On 17 December 1915, the legendary Last Futurist exhibition, 0.10. opened its doors in Petrograd. Around the charismatic visionary ambition of Kazimir Malevich, the exhibition gathered a Praetorian guard that included an impressive collection of names - Klyun, Popova, Puni, Rozanova, Tatlin who were to play a leading part in the incendiary adventure of the Soviet avant-garde. Still a central star of that vertiginous planetary system, though the cracks that were to lead to the rise of a new generation were even then in the process of gestating, Malevich presented in a large personal room reserved for his work many of the key canvases that culminated the suprematist invention. Among them were those, such as Black square, which embodied the myth par excellence of a final and more radical frontier in the seed of language of modernity. And for the occasion, he also wrote a manifesto containing the following revealing passage: “ have broken the ring of the horizon and escaped from the circle of things, the ring of the horizon, in which the artist and forms are united with nature.”

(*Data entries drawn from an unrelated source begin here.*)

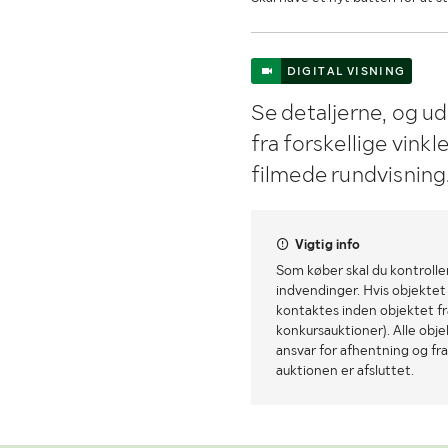
DIGITAL VISNING
Se detaljerne, og u
fra forskellige vink
filmede rundvisning
Vigtig info
Som køber skal du kontrolle
indvendinger. Hvis objektet a
kontaktes inden objektet fra
konkursauktioner). Alle obj
ansvar for afhentning og fra
auktionen er afsluttet.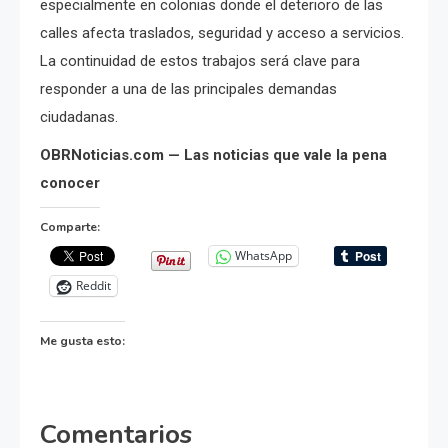
especialmente en colonias donde el deterioro de las
calles afecta traslados, seguridad y acceso a servicios.
La continuidad de estos trabajos será clave para
responder a una de las principales demandas
ciudadanas.
OBRNoticias.com — Las noticias que vale la pena
conocer
Comparte:
WhatsApp
Reddit
Me gusta esto:
Comentarios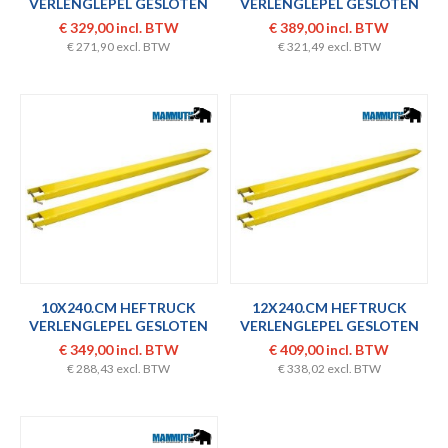
VERLENGLEPEL GESLOTEN
VERLENGLEPEL GESLOTEN
SET
SET
€ 329,00 incl. BTW
€ 389,00 incl. BTW
€ 271,90 excl. BTW
€ 321,49 excl. BTW
10X240.CM HEFTRUCK
12X240.CM HEFTRUCK
VERLENGLEPEL GESLOTEN
VERLENGLEPEL GESLOTEN
SET
SET
€ 349,00 incl. BTW
€ 409,00 incl. BTW
€ 288,43 excl. BTW
€ 338,02 excl. BTW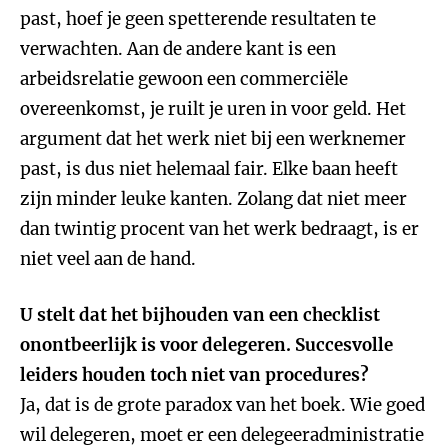
past, hoef je geen spetterende resultaten te
verwachten. Aan de andere kant is een
arbeidsrelatie gewoon een commerciële
overeenkomst, je ruilt je uren in voor geld. Het
argument dat het werk niet bij een werknemer
past, is dus niet helemaal fair. Elke baan heeft
zijn minder leuke kanten. Zolang dat niet meer
dan twintig procent van het werk bedraagt, is er
niet veel aan de hand.
U stelt dat het bijhouden van een checklist
onontbeerlijk is voor delegeren. Succesvolle
leiders houden toch niet van procedures?
Ja, dat is de grote paradox van het boek. Wie goed
wil delegeren, moet er een delegeeradministratie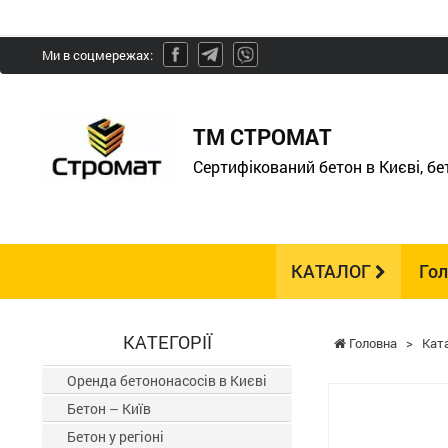
Ми в соцмережах:
ТМ СТРОМАТ
Сертифікований бетон в Києві, б
КАТАЛОГ
Го
КАТЕГОРІЇ
Головна
>
Кат
Оренда бетононасосів в Києві
Бетон – Київ
Бетон у регіоні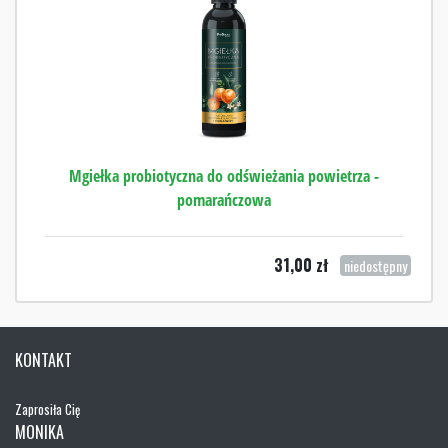
Mgiełka probiotyczna do odświeżania powietrza -
pomarańczowa
31,00
zł
niedostępny
KONTAKT
Zaprosiła Cię
MONIKA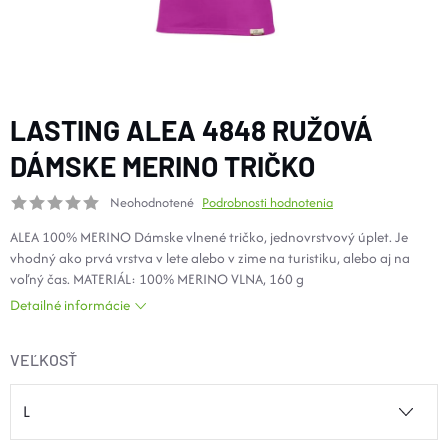
DOPLNKY
VYBAVENIE
LASTING ALEA 4848 RUŽOVÁ
TOPÁNKY a PONOŽKY
DÁMSKE MERINO TRIČKO
Neohodnotené
Podrobnosti hodnotenia
CYKLISTIKA
ALEA 100% MERINO Dámske vlnené tričko, jednovrstvový úplet. Je
vhodný ako prvá vrstva v lete alebo v zime na turistiku, alebo aj na
Značky
voľný čas. MATERIÁL: 100% MERINO VLNA, 160 g
Detailné informácie
Obchodné podmienky
Podmienky ochrany osobných údajov
Doprava a platba
VEĽKOSŤ
Kontakty
Veľkostné tabuľky
Výmena a vrátenie
Reklamácie
Zľavové kódy
Blog
Moja objednávka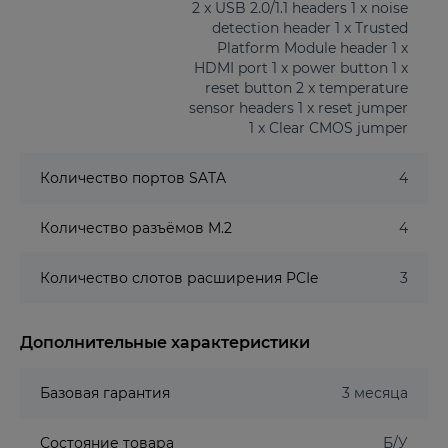
2 x USB 2.0/1.1 headers 1 x noise
detection header 1 x Trusted
Platform Module header 1 x
HDMI port 1 x power button 1 x
reset button 2 x temperature
sensor headers 1 x reset jumper
1 x Clear CMOS jumper
Количество портов SATA
4
Количество разъёмов M.2
4
Количество слотов расширения PCIe
3
Дополнительные характеристики
Базовая гарантия
3 месяца
Состояние товара
Б/У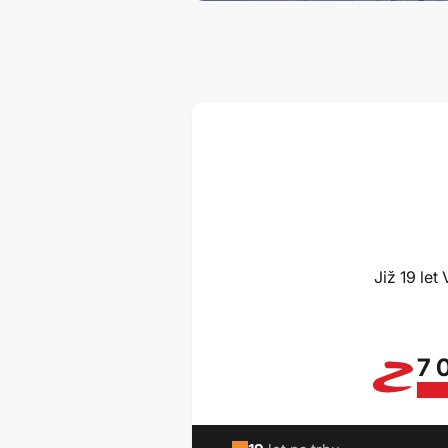
Již 19 le
7 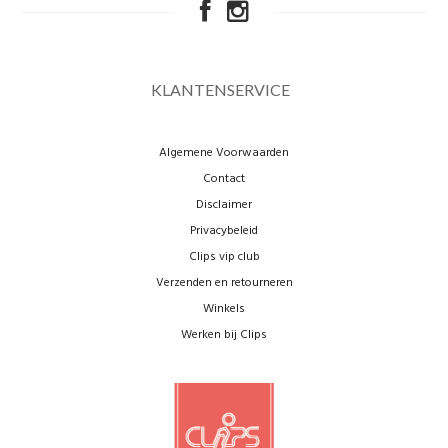
KLANTENSERVICE
Algemene Voorwaarden
Contact
Disclaimer
Privacybeleid
Clips vip club
Verzenden en retourneren
Winkels
Werken bij Clips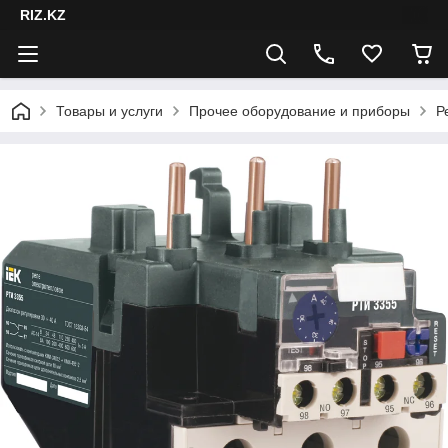
RIZ.KZ
Товары и услуги
Прочее оборудование и приборы
Р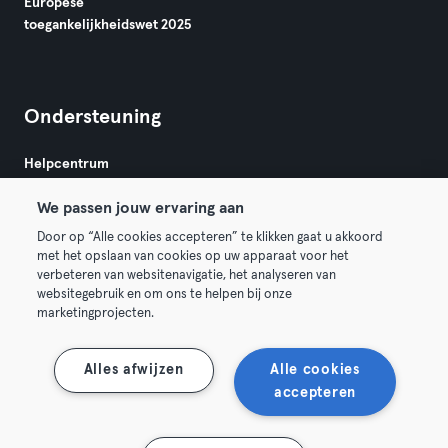
Europese
toegankelijkheidswet 2025
Ondersteuning
Helpcentrum
We passen jouw ervaring aan
Door op “Alle cookies accepteren” te klikken gaat u akkoord
met het opslaan van cookies op uw apparaat voor het
verbeteren van websitenavigatie, het analyseren van
websitegebruik en om ons te helpen bij onze
Algemene Voorwaarden
Privacy
Bedrijfsgegevens
marketingprojecten.
Membership opzeggen
Trek hier je contract terug
Alles afwijzen
Alle cookies
accepteren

ln many of the Sinais de Tufão making up the cycle and as he confesses to having done so in specific works in the four Iarge formats that complete his Madrid exhibition David de Almeida seems lo be looking back to Malevich´s paradigm of dawn. And that path which the gaze of the artist, now at the height of his maturity, has started on at this very moment does in my opinion exactly seek to redirect the course towards the sources of a dismembered modernity, the mirage of a safe haven where he can escape the roar of the storm raised up by the confusion of an end­-of-the-century art. I think he is seeking quite the opposite: to look away from what is, in the end, nothing other than the annoyance of a trivial gust of wind in order to face up to the enigma of another tempest, one that is real and greater.

Hence, no doubt, the eloquent metaphor of the typhoon, of that initiating tufão yearned for by the prose of Sá Cunha. That catharsis which opens the box of thunderbolts and where is unleashed nature herself that breaks the ring of the horizon and escapes from the circle of the things, where the cosmos is unmasked as chaos and an unfathomable abyss of pure potential. Something that is not, like the dream revealed by Malevich, either the end of time or the point where roads die with no further ado. On the contrary, it was and is that which paradoxically turns out to be the finisterres, the land´s ends, the vantage point from which, if you look hard enough, you can discern an ocean without limits.